§ ABOUT THIS EXERCISE
Lines in the listing below that hold "Mainzu" are the ones to copy.

§ SUPPLIED DATA
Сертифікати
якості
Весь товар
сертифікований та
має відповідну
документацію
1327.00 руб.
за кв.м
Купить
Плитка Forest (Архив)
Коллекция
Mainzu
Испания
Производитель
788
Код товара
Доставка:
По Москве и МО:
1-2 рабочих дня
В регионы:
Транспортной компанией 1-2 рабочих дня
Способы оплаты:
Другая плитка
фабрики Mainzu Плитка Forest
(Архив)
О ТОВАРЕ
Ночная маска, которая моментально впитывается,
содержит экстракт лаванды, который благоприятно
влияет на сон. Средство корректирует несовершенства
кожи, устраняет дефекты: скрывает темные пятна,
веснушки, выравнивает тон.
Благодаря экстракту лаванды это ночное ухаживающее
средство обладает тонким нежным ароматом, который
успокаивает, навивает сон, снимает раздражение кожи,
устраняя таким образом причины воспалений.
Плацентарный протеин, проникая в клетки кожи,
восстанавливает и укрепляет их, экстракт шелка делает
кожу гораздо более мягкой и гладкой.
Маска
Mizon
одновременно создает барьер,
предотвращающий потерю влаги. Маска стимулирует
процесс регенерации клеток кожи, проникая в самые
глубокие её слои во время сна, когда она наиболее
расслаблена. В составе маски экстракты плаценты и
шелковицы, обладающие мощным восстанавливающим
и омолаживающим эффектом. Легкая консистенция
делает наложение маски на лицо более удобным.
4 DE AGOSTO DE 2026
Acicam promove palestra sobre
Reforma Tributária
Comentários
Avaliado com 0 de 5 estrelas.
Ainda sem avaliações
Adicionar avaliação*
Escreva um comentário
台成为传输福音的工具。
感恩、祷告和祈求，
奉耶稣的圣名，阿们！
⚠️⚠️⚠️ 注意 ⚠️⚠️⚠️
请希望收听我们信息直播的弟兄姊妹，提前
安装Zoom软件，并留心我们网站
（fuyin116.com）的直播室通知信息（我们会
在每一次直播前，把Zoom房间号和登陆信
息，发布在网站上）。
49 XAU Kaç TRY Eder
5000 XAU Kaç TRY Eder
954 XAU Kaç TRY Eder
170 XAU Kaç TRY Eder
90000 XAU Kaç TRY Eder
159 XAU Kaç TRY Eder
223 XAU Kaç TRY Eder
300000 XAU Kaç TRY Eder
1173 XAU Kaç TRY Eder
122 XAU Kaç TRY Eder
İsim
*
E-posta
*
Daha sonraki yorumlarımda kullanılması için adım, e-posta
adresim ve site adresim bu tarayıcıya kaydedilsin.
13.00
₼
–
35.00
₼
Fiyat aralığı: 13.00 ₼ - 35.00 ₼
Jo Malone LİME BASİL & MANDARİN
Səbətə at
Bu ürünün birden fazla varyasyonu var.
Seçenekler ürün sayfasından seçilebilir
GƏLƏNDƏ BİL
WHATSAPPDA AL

§ ANSWER TO THIS TASK
Mainzu
фабрики Mainzu Плитка Forest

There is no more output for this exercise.